What the exercise asks: Please write out all the data that follows exactly, without the pictures.

Page layout parsing data:
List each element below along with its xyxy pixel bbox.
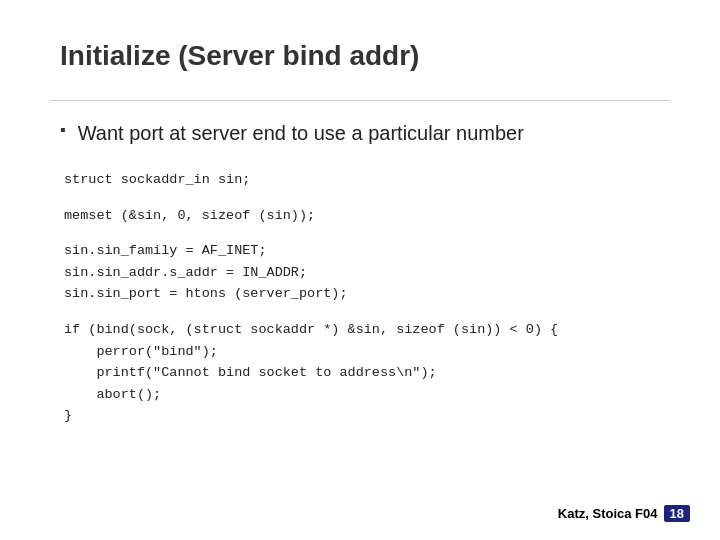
- code-line: sin.sin_addr.s_addr = IN_ADDR;: [64, 262, 670, 284]
- code-line: printf("Cannot bind socket to address\n"…: [64, 362, 670, 384]
- code-block: struct sockaddr_in sin; memset (&sin, 0,…: [50, 169, 670, 427]
- footer-author: Katz, Stoica F04: [558, 506, 658, 521]
- code-line: perror("bind");: [64, 341, 670, 363]
- bullet-symbol: ▪: [60, 121, 66, 139]
- code-section-3: sin.sin_family = AF_INET; sin.sin_addr.s…: [64, 240, 670, 305]
- code-section-1: struct sockaddr_in sin;: [64, 169, 670, 191]
- slide-title: Initialize (Server bind addr): [50, 40, 670, 72]
- code-line: memset (&sin, 0, sizeof (sin));: [64, 205, 670, 227]
- code-line: if (bind(sock, (struct sockaddr *) &sin,…: [64, 319, 670, 341]
- footer: Katz, Stoica F04 18: [558, 505, 690, 522]
- code-line: sin.sin_family = AF_INET;: [64, 240, 670, 262]
- bullet-text: Want port at server end to use a particu…: [78, 119, 524, 147]
- code-section-4: if (bind(sock, (struct sockaddr *) &sin,…: [64, 319, 670, 427]
- slide: Initialize (Server bind addr) ▪ Want por…: [0, 0, 720, 540]
- footer-page-number: 18: [664, 505, 690, 522]
- code-line: struct sockaddr_in sin;: [64, 169, 670, 191]
- divider: [50, 100, 670, 101]
- bullet-point: ▪ Want port at server end to use a parti…: [50, 119, 670, 147]
- code-line: }: [64, 405, 670, 427]
- code-line: abort();: [64, 384, 670, 406]
- code-line: sin.sin_port = htons (server_port);: [64, 283, 670, 305]
- code-section-2: memset (&sin, 0, sizeof (sin));: [64, 205, 670, 227]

Solution for this exercise:
List each element below along with its xyxy pixel bbox.
- code-line: sin.sin_addr.s_addr = IN_ADDR;: [64, 262, 670, 284]
- code-line: printf("Cannot bind socket to address\n"…: [64, 362, 670, 384]
- code-block: struct sockaddr_in sin; memset (&sin, 0,…: [50, 169, 670, 427]
- footer-author: Katz, Stoica F04: [558, 506, 658, 521]
- code-line: perror("bind");: [64, 341, 670, 363]
- bullet-symbol: ▪: [60, 121, 66, 139]
- code-section-3: sin.sin_family = AF_INET; sin.sin_addr.s…: [64, 240, 670, 305]
- code-section-1: struct sockaddr_in sin;: [64, 169, 670, 191]
- slide-title: Initialize (Server bind addr): [50, 40, 670, 72]
- code-line: memset (&sin, 0, sizeof (sin));: [64, 205, 670, 227]
- code-line: if (bind(sock, (struct sockaddr *) &sin,…: [64, 319, 670, 341]
- footer: Katz, Stoica F04 18: [558, 505, 690, 522]
- code-line: sin.sin_family = AF_INET;: [64, 240, 670, 262]
- bullet-text: Want port at server end to use a particu…: [78, 119, 524, 147]
- code-section-4: if (bind(sock, (struct sockaddr *) &sin,…: [64, 319, 670, 427]
- slide: Initialize (Server bind addr) ▪ Want por…: [0, 0, 720, 540]
- footer-page-number: 18: [664, 505, 690, 522]
- code-line: struct sockaddr_in sin;: [64, 169, 670, 191]
- divider: [50, 100, 670, 101]
- bullet-point: ▪ Want port at server end to use a parti…: [50, 119, 670, 147]
- code-line: }: [64, 405, 670, 427]
- code-line: abort();: [64, 384, 670, 406]
- code-line: sin.sin_port = htons (server_port);: [64, 283, 670, 305]
- code-section-2: memset (&sin, 0, sizeof (sin));: [64, 205, 670, 227]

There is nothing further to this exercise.